Elle pensait que le garçon allait partir pour lui dire d'attendre mais elle est surprise de le voir ramasser un caillou. Tenant le ballon tout contre son ventre, elle se penche à nouveau à la fenêtre pour essayer de voir ce qu'il gribouille sur la pierre. Elle a vite sa réponse lorsqu'il lui désigne son œuvre d'art. Il a dessiné un bonhomme très souriant, tellement qu'il arrache un timide rictus à Ophelia.
« Eloignes toi de la fenêtre ... et éloignes tes affaires aussi. »
Il est rigolo avec sa voix qui part dans tous les sens. Mais elle ne se marre pas longtemps, obéissante. Elle recule et bouge toute ses affaires précieux. Elle prend quelques peluches qu'elle borde bien sur son lit avant de se coller dans un coin de la pièce. Elle rétracte ses orteils et se fait toute petite, le coeur battant. Que va-t-il se passer ? Pourquoi lui a-t-il demander de tout éloigner ? Elle attend, à moitié excitée, à moitié paniquée. Et lorsqu'elle se rend compte que rien ne se passe, elle avance vers sa fenêtre en faisant attention. Elle zieute les alentours, surtout son sol, pour essayer de comprendre ce qui s'est passé. C'est alors qu'elle voit le caillou, au milieu du rebord de sa fenêtre, le visage souriant l'accueillant chaleureusement.
« Tu lances le ballons dans la cour et moi je reste ici, on fait ça ? »
Elle reprend le ballon qu'elle avait posé à ses pieds, le tenant fermement tandis que son camarade de jeu lui propose de baptiser ce caillou. Elle laisse tomber sa balle à ses pieds, faisant signe au garçon de l'attendre à son tour. Elle prend son plus beau stylo à encre rose, revient à la fenêtre et écrit à son tour sur le caillou. Concentrée, elle tire la langue et fronce le nez. D'une écriture légère et arrondie, elle donne un nom au caillou : ballon. Parce que c'est grâce à ce ballon qu'elle a pu discuter. Elle tend le bras vers le bas pour que le garçon puisse voir le nom du caillou, le repose sur le rebord de sa fenêtre et baisse le regard vers le vrai ballon, l'air triste.
« Et si tes copains veulent jouer avec toi ...? Vous aviez peut-être une partie à finir ?»

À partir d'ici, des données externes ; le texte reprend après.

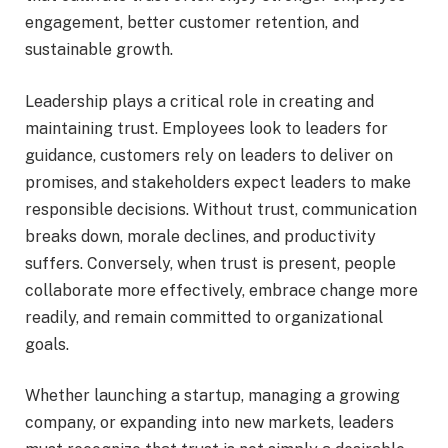
engagement, better customer retention, and
sustainable growth.
Leadership plays a critical role in creating and
maintaining trust. Employees look to leaders for
guidance, customers rely on leaders to deliver on
promises, and stakeholders expect leaders to make
responsible decisions. Without trust, communication
breaks down, morale declines, and productivity
suffers. Conversely, when trust is present, people
collaborate more effectively, embrace change more
readily, and remain committed to organizational
goals.
Whether launching a startup, managing a growing
company, or expanding into new markets, leaders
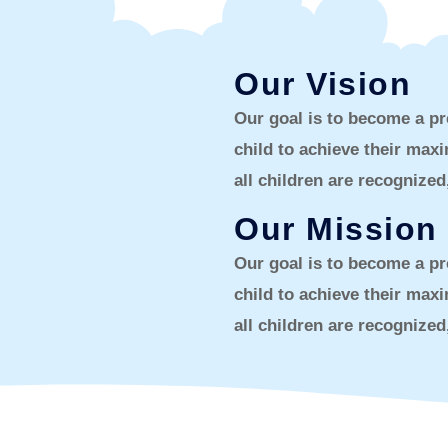
Our Vision
Our goal is to become a pr
child to achieve their ma
all children are recognize
Our Mission
Our goal is to become a pr
child to achieve their ma
all children are recognize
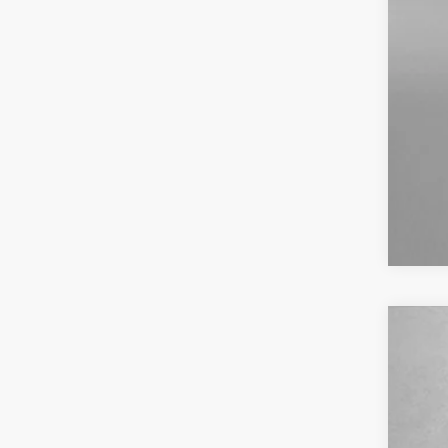
2023
Pric
VIN:
K
49,13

Elle prend la balle, reste à la fenêtre, et attend. Elle réfléchit. De toute façon, elle ne pourra pas le retenir. Et si elle devient trop longue, les autres garçons vont s'énerver et eux aussi ils lui donneront un surnom horrible. Dans un soupir, elle jette le ballon le plus loin possible pour qu'il revienne à ses propriétaires. Evidemment, l'objet ne rebondit que à deux ou trois mètres de distance d'Ophelia, et les adolescents doivent envoyer un émissaire le récupérer. Elle se triture nerveusement les doigts, paniquée à l'idée que le garçon puisse s'enfuir, ne tenant pas parole.
« Au fait, tu ... »
Elle essaie visiblement de le retenir pour être sûre qu'il ne parte pas. Mais elle ne sait pas quoi lui demander, ni quoi lui dire.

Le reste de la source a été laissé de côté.